When gut microbiota from women in their third trimester were transferred to germ free mice, the mice developed symptoms of metabolic syndrome, including weight gain, disordered glucose metabolism and inflammation. Scientists believe that in pregnancy, these changes help transform the mother’s metabolism to support the growth of the fetus. Weight gain and abnormal glucose metabolism often occur in pregnancy, but the underlying causes were not clear.
In a recent study the microbial composition of stool samples from 91 women, most of whom were normal weight prior to pregnancy, were analyzed in their first and then third trimester. Investigators measured health markers during prenatal check ups, including insulin levels, insulin resistance and circulating glucose. The caloric intake of the women did not change, but from the first to the third trimester the women put on fat, had higher levels of circulating glucose, leptin, insulin, cholesterol and increased insulin resistance. From the first to the third trimester the women lost diversity in the gut microbiome. In addition, there were 29 taxonomic groupings that reliably discriminated between the first and third trimester.
In order to test the effect of these changes, researchers transferred stool from women in their third trimester to germ free mice, which induced inflammation, reduced insulin sensitivity and excess weight gain. Samples from first trimester women had little effect. The investigators concluded that “In the context of pregnancy, these changes in the mother are healthy, because they promote energy storage in fat tissue and help support the fetus. Outside of pregnancy, these types of changes can lead to development of type 2 diabetes and other health problems.”

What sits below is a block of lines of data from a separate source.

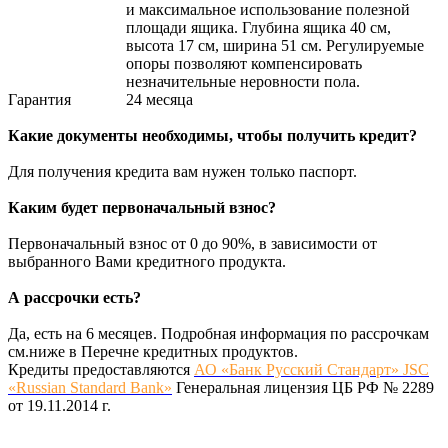
и максимальное использование полезной
площади ящика. Глубина ящика 40 см,
высота 17 см, ширина 51 см. Регулируемые
опоры позволяют компенсировать
незначительные неровности пола.
Гарантия
24 месяца
Какие документы необходимы, чтобы получить кредит?
Для получения кредита вам нужен только паспорт.
Каким будет первоначальный взнос?
Первоначальный взнос от 0 до 90%, в зависимости от
выбранного Вами кредитного продукта.
А рассрочки есть?
Да, есть на 6 месяцев. Подробная информация по рассрочкам
см.ниже в Перечне кредитных продуктов.
Кредиты предоставляются
АО «Банк Русский Стандарт» JSC
«Russian Standard Bank»
Генеральная лицензия ЦБ РФ № 2289
от 19.11.2014 г.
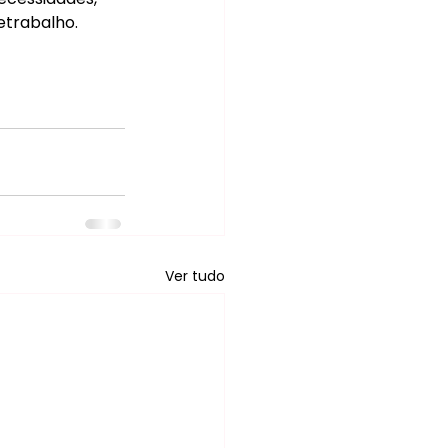
etrabalho.
Ver tudo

It is a commonly observed phenomena that a tendency to gain weight is often familial. Given the relationship between gut flora and metabolic syndrome, it seems likely that one important cause of familial obesity may have to do with the fact that we inherit our gut microflora from our parents, primarily our mother. In utero the baby’s gut is sterile, but when the baby passes through the birth canal, she swallows the mother’s microflora, which comes from the mother’s and father’s intestinal tracts. This is how a baby inherits the microbiome of the parents. If the parents have a tendency to insulin resistance caused by their gut flora, then their child will also have these tendencies. I can imagine that one day obesity will not be treated with bariatric surgery, but with faecal transplant.